Entomocalypse ? Les sept péchés capitaux du journalisme scientifique

28 Février 2019 , Rédigé par Seppi Publié dans #Article scientifique, #critique de l'information

Entomocalypse ? Les sept péchés capitaux du journalisme scientifique

 

Tim Durham, AGDAILY*

 

 

Image Antwon McMullen, Shutterstock

 

 

Grand maître : « Qu'as-tu apporté aujourd'hui ? Dis-moi. »

 

Valkyrie : « Un prétendant. »

 

 – Thor : Ragnarok

 

À la fin de Ragnarok, Thor et son équipe de Revengers, pétrifiés, entrent dans le mythique Asgard.

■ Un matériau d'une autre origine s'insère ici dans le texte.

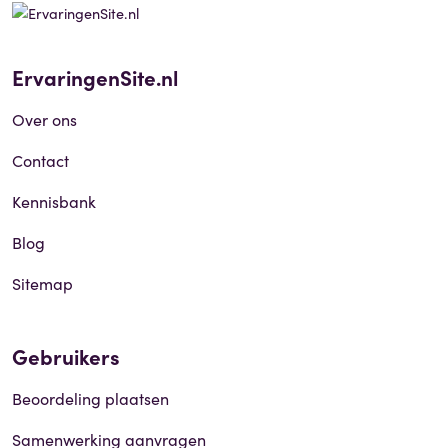
ErvaringenSite.nl
Over ons
Contact
Kennisbank
Blog
Sitemap
Gebruikers
Beoordeling plaatsen
Samenwerking aanvragen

D'un point de vue scénographique, cela avait un sens parfait et faisait progresser le récit de Marvel Cinematic Universe.

 

Mais de retour ici sur Midgard (alias Terre), les titres disent qu'un Ragnarok écologique est en cours, une variante inédite à six pattes. Les insectes sont au bord du gouffre écologique. Peut-être qu'à l'époque de nos arrière-petits-enfants, ils vont disparaître !

 

Doués de capacités fantastiques dignes d’être reprises dans les bandes dessinées, les insectes copient-ils une page de l'histoire du dodo ? Ce serait non pas parce qu’il s’agit de victimes du darwinisme, mais parce que les humains sont trop dominateurs.

 

En Floride, je me souviens être entré aveuglément dans ce qui ressemblait à une petite fosse. Lorsque la terre s'est effondrée sous mes pieds, une sensation de brûlure a rayonné le long de mes jambes. Fourmis rouges. Pris de panique, je les repoussai fébrilement et me dirigeai vers ma voiture. Ma poitrine se serra et ma respiration devint laborieuse. Les débuts du choc anaphylactique. Un pas imprudent m'a coûté cher. J'ai été mordu plus de 70 fois. Il suffisait de compter les zébrures. J'étais Godzilla piétinant Tokyo, un agresseur dans leur domaine. La variété rampante effrayante.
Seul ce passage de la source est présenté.